Exercise:
What lines below include the word "товарная"? Copy each one.
[[ Data extract, beginning ]]
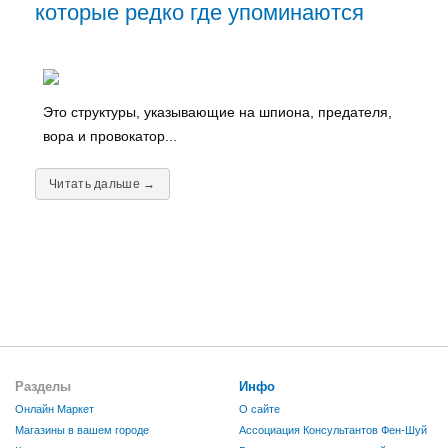
которые редко где упоминаются
Это структуры, указывающие на шпиона, предателя,
вора и провокатор...
Читать дальше →
Разделы
Инфо
Онлайн Маркет
О сайте
Магазины в вашем городе
Ассоциация Консультантов Фен-Шуй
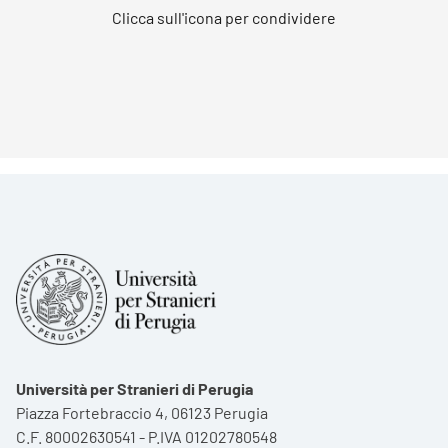
Clicca sull'icona per condividere
Università per Stranieri di Perugia
Piazza Fortebraccio 4, 06123 Perugia
C.F. 80002630541 - P.IVA 01202780548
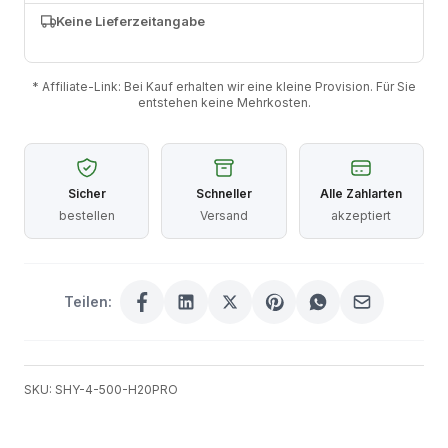
Keine Lieferzeitangabe
* Affiliate-Link: Bei Kauf erhalten wir eine kleine Provision. Für Sie
entstehen keine Mehrkosten.
Sicher
Schneller
Alle Zahlarten
bestellen
Versand
akzeptiert
Teilen:
SKU: SHY-4-500-H20PRO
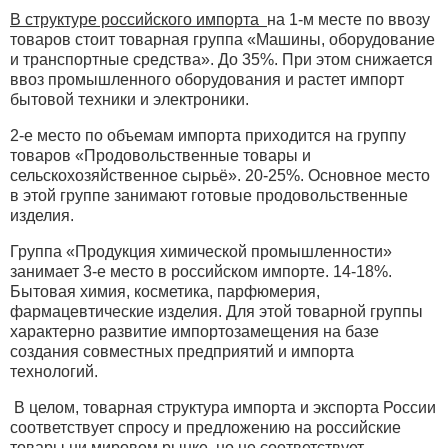
В структуре российского импорта
на 1-м месте по ввозу
товаров стоит товарная группа «Машины, оборудование
и транспортные средства». До 35%. При этом снижается
ввоз промышленного оборудования и растет импорт
бытовой техники и электроники.
2-е место по объемам импорта приходится на группу
товаров «Продовольственные товары и
сельскохозяйственное сырьё». 20-25%. Основное место
в этой группе занимают готовые продовольственные
изделия.
Группа «Продукция химической промышленности»
занимает 3-е место в российском импорте. 14-18%.
Бытовая химия, косметика, парфюмерия,
фармацевтические изделия. Для этой товарной группы
характерно развитие импортозамещения на базе
создания совместных предприятий и импорта
технологий.
В целом, товарная структура импорта и экспорта России
соответствует спросу и предложению на российские
товары ни мировом рынке, но не соответствует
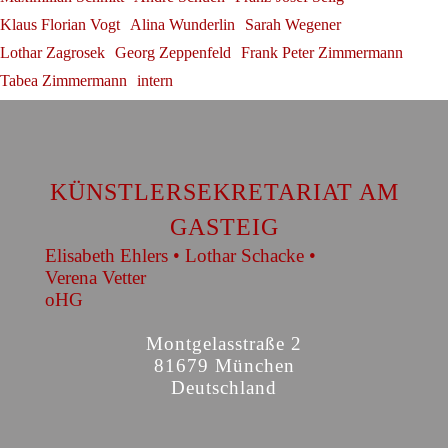
Klaus Florian Vogt
Alina Wunderlin
Sarah Wegener
Lothar Zagrosek
Georg Zeppenfeld
Frank Peter Zimmermann
Tabea Zimmermann
intern
KÜNSTLERSEKRETARIAT AM
GASTEIG
Elisabeth Ehlers • Lothar Schacke •
Verena Vetter
oHG
Montgelasstraße 2
81679 München
Deutschland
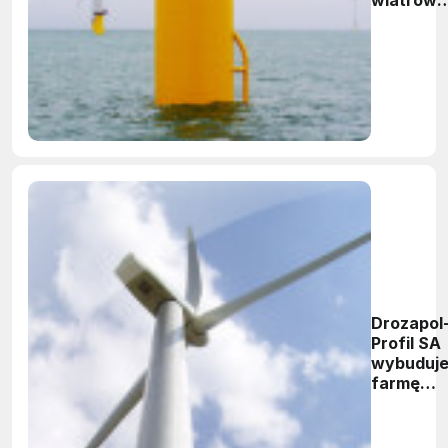
na świeci
rozpoczę
produkcj
energii
Drozapol
Profil SA
wybuduj
farmę
wiatrową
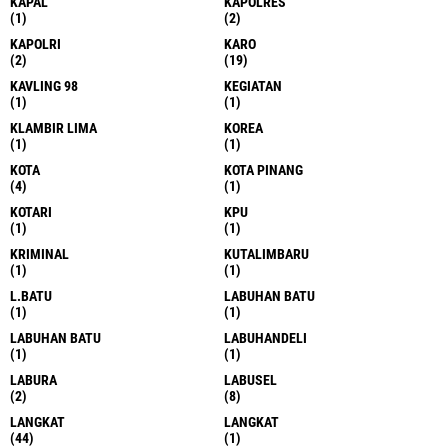
KAPAL
KAPOLRES
(1)
(2)
KAPOLRI
KARO
(2)
(19)
KAVLING 98
KEGIATAN
(1)
(1)
KLAMBIR LIMA
KOREA
(1)
(1)
KOTA
KOTA PINANG
(4)
(1)
KOTARI
KPU
(1)
(1)
KRIMINAL
KUTALIMBARU
(1)
(1)
L.BATU
LABUHAN BATU
(1)
(1)
LABUHAN BATU
LABUHANDELI
(1)
(1)
LABURA
LABUSEL
(2)
(8)
LANGKAT
LANGKAT
(44)
(1)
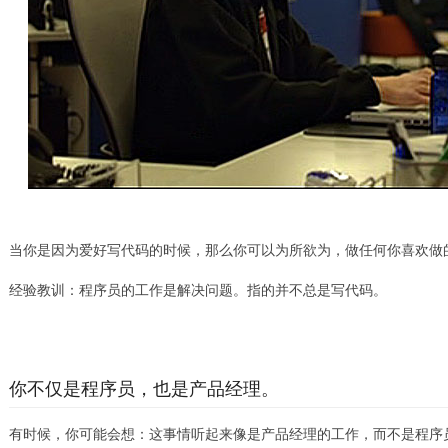
当你是因为爱好写代码的时候，那么你可以为所欲为，做任何你喜欢做
经验教训：程序员的工作是解决问题。指的并不总是写代码。
你不仅是程序员，也是产品经理。
有时候，你可能会想：这事情听起来像是产品经理的工作，而不是程序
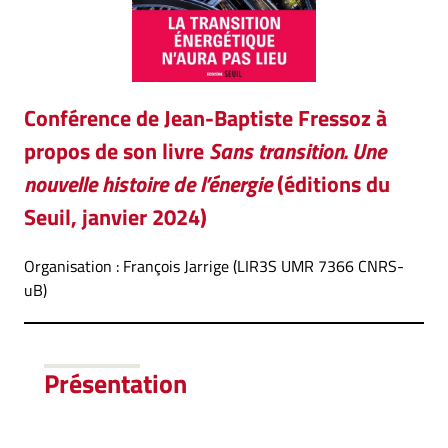
Conférence de Jean-Baptiste Fressoz à
propos de son livre
Sans transition. Une
nouvelle histoire de l’énergie
(éditions du
Seuil, janvier 2024)
Organisation : François Jarrige (LIR3S UMR 7366 CNRS-
uB)
Présentation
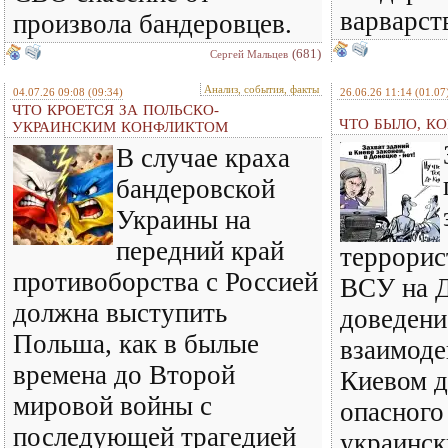
варварст
произвола бандеровцев.
(681)
Сергей Мальцев
Анализ, события, факты
04.07.26 09:08
(09:34)
26.06.26 11:14
(01.07
ЧТО КРОЕТСЯ ЗА ПОЛЬСКО-
ЧТО БЫЛО, КО
УКРАИНСКИМ КОНФЛИКТОМ
В случае краха
бандеровской
Украины на
передний край
террорис
противоборства с Россией
ВСУ на Д
должна выступить
доведени
Польша, как в былые
взаимод
времена до Второй
Киевом д
мировой войны с
опасного
последующей трагедией
украинск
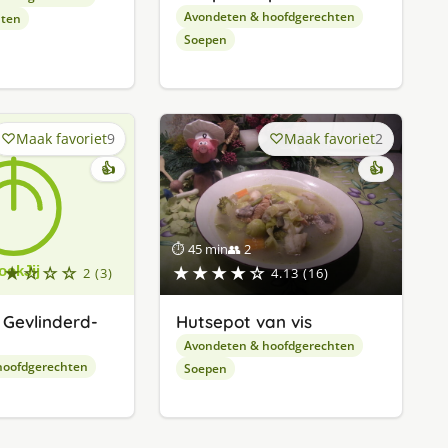
Avondeten & hoofdgerechten
hten
Soepen
Maak favoriet
9
Maak favoriet
2
👍
👍
⏱ 45 min
👥 2
★★☆☆☆
★★★★☆
2 (3)
4.13 (16)
 Gevlinderd-
Hutsepot van vis
Avondeten & hoofdgerechten
hoofdgerechten
Soepen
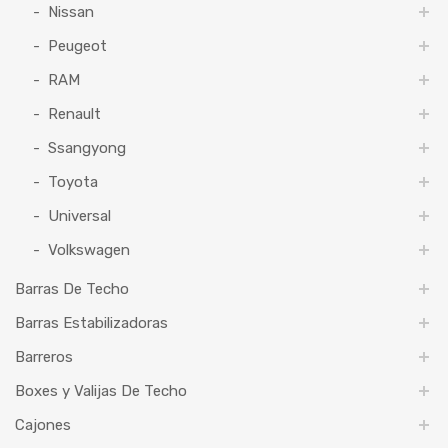
Nissan
Peugeot
RAM
Renault
Ssangyong
Toyota
Universal
Volkswagen
Barras De Techo
Barras Estabilizadoras
Barreros
Boxes y Valijas De Techo
Cajones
[[ Data extract, end ]]
Result of this task:
товаров стоит товарная группа «Машины, оборудование
В целом, товарная структура импорта и экспорта России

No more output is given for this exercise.